Archaeological findings dating back to about 3000 BC suggest that grape harvest and wine consumption in Crete was common since Minoan times. In fact, the oldest wine-press (3500 years old) was found in Vathipetro, Crete, and according to Homer, Cretan wines were already popular throughout the known world in his time. In Roman times, the vinification process was further improved with new tools and methods, and Cretan wines conquered Rome with their extraordinary quality and taste.
From ancient times to our days, grape harvest and vinification in Crete developed greatly with the addition of new production methods, tools and varieties, but one thing remained stable: the great quality and worldwide fame. Crete’s unique climate and geomorphology ensure the growth of healthy vineyards and the production of quality wine. Traditionally, trygos is primarily a family business and usually takes place from mid- August to mid-September, depending on the microclimate of each region. Vineyard owners know from experience and years of observation when is the best time to harvest the grapes, and which grapes are best to be kept for wine-making, which ones are best to be dried out to become raisins, or to consume as table grapes.
Wine-making is always taken seriously, as a year’s harvest is the secret of a good wine, and a source of pride for every viticulturist, especially for professionals.

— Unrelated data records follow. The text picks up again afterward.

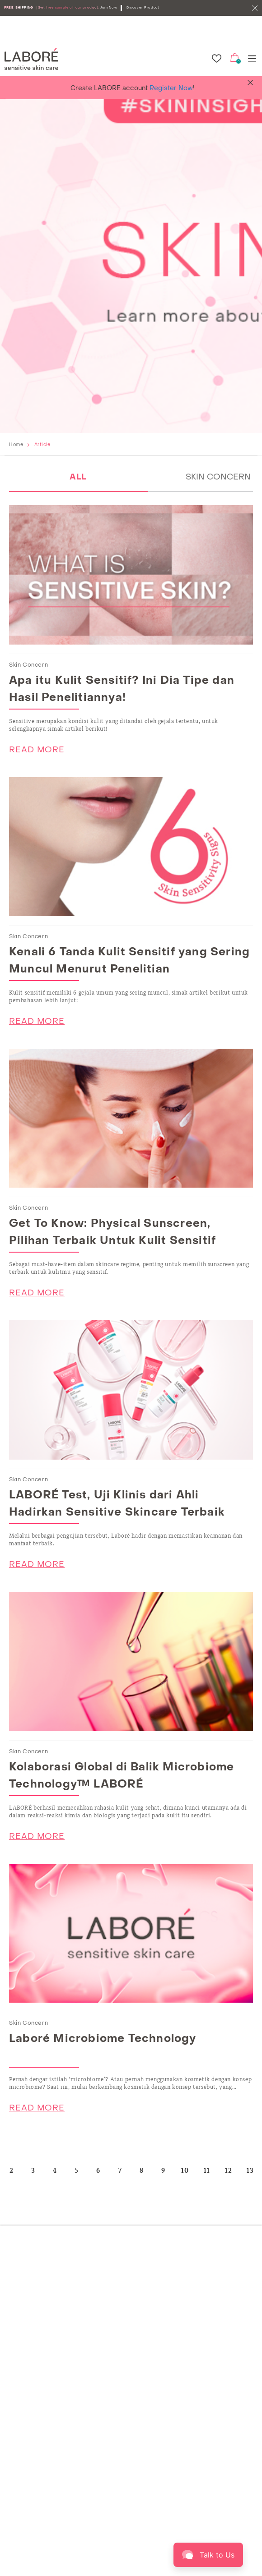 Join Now (108, 7)
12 (229, 2170)
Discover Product (142, 7)
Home (16, 445)
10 (185, 2170)
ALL (78, 477)
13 (250, 2170)
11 (207, 2170)
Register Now (171, 89)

In Crete, almost every family produces its own wine and share it with friends and family throughout the year.
Even the process of trygos is a special event for Cretans, and even though it is a hard labor under the hot summer sun, it is also a collective activity that often goes together with small celebrations and feasts in the vineyard!

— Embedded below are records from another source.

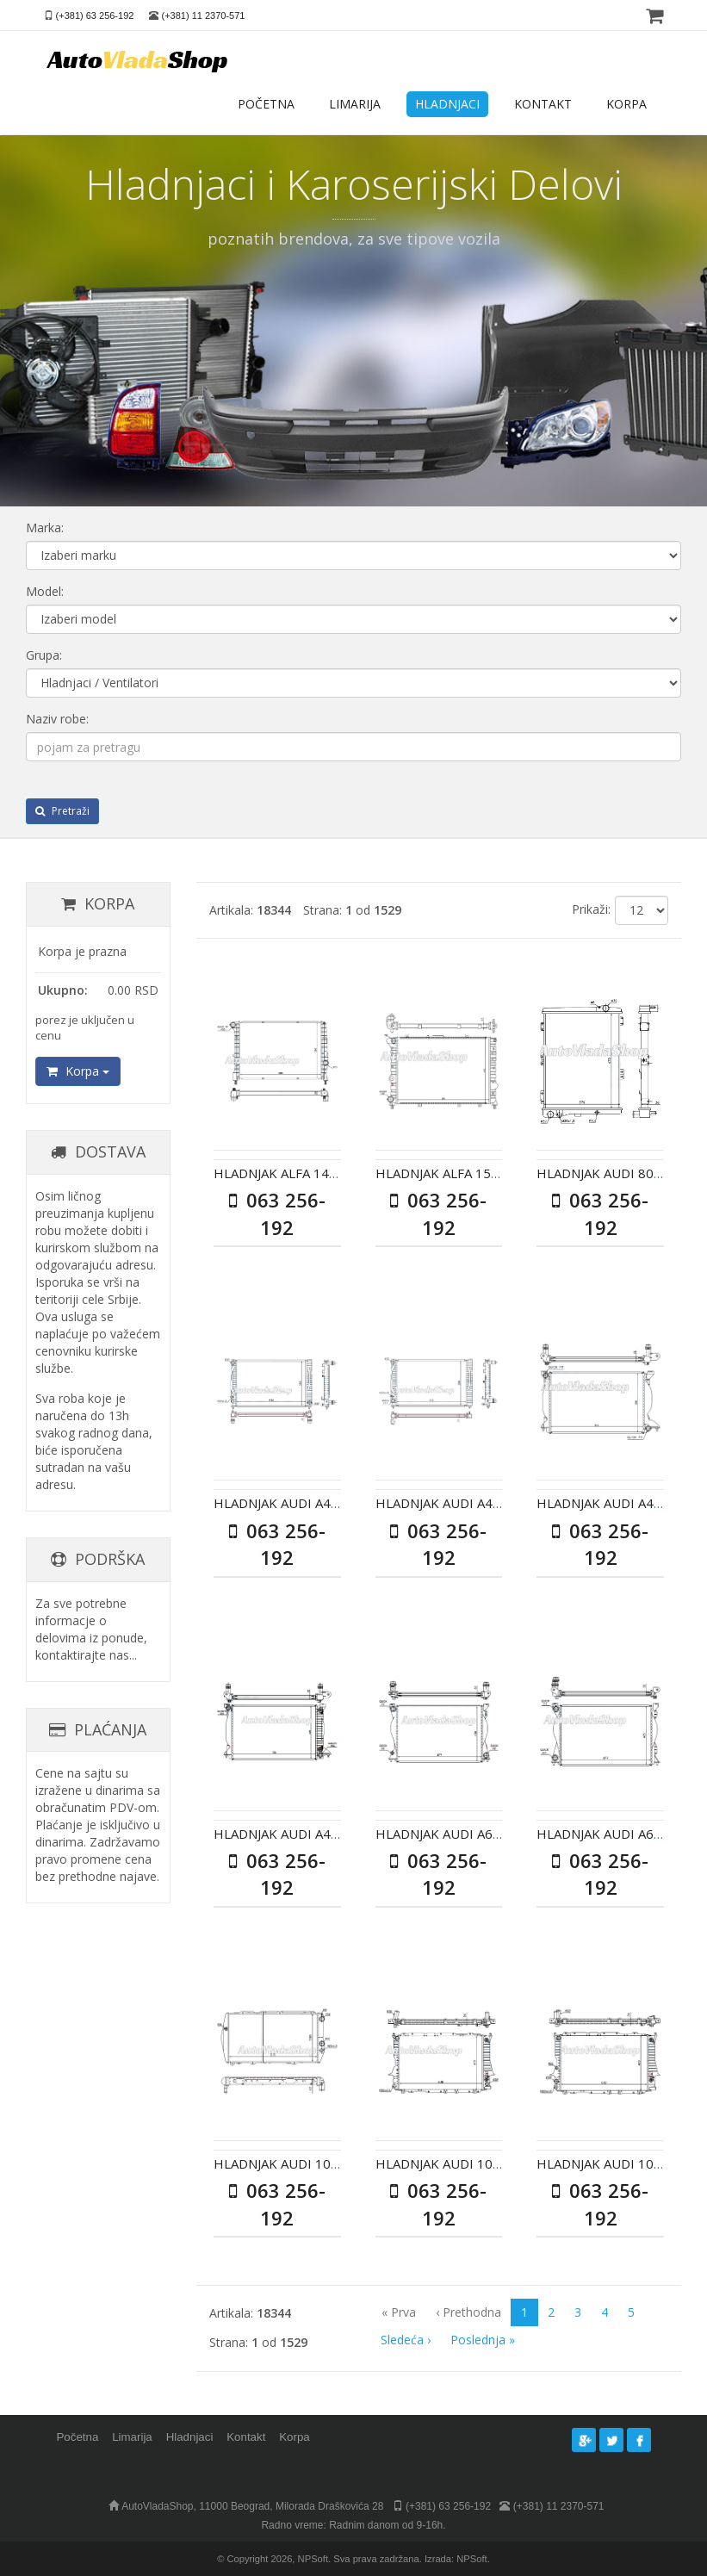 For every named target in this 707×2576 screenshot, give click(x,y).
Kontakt (245, 2436)
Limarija (132, 2436)
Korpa (78, 1071)
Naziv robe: (57, 719)
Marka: (45, 527)
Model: (45, 591)
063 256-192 (277, 1213)
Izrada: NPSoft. (457, 2559)
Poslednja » (482, 2339)
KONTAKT (543, 104)
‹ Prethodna (468, 2312)
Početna (78, 2436)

Trygos typically starts early in the morning to avoid the strong sun and goes on until late afternoon. The grapes are collected into special crates, which are later gathered into one place, accessible from the road, so they can be easily transferred to the wine press. In the past, each family had an outdoor wine press (patitiri) and the pressing process was done by stepping on the grapes frantically to extract their juices, which were then channeled and collected into large barrels. This method was probably used since antiquity and was common until about the 80s in Crete. Today, modern machinery is used in professional wine presses, to ensure certain quality and health standards. The result of trygos, however, remains the same: excellent quality tasty wine, found in local taverns, Cretan houses, the international market and expensive restaurants and wine bars around the world!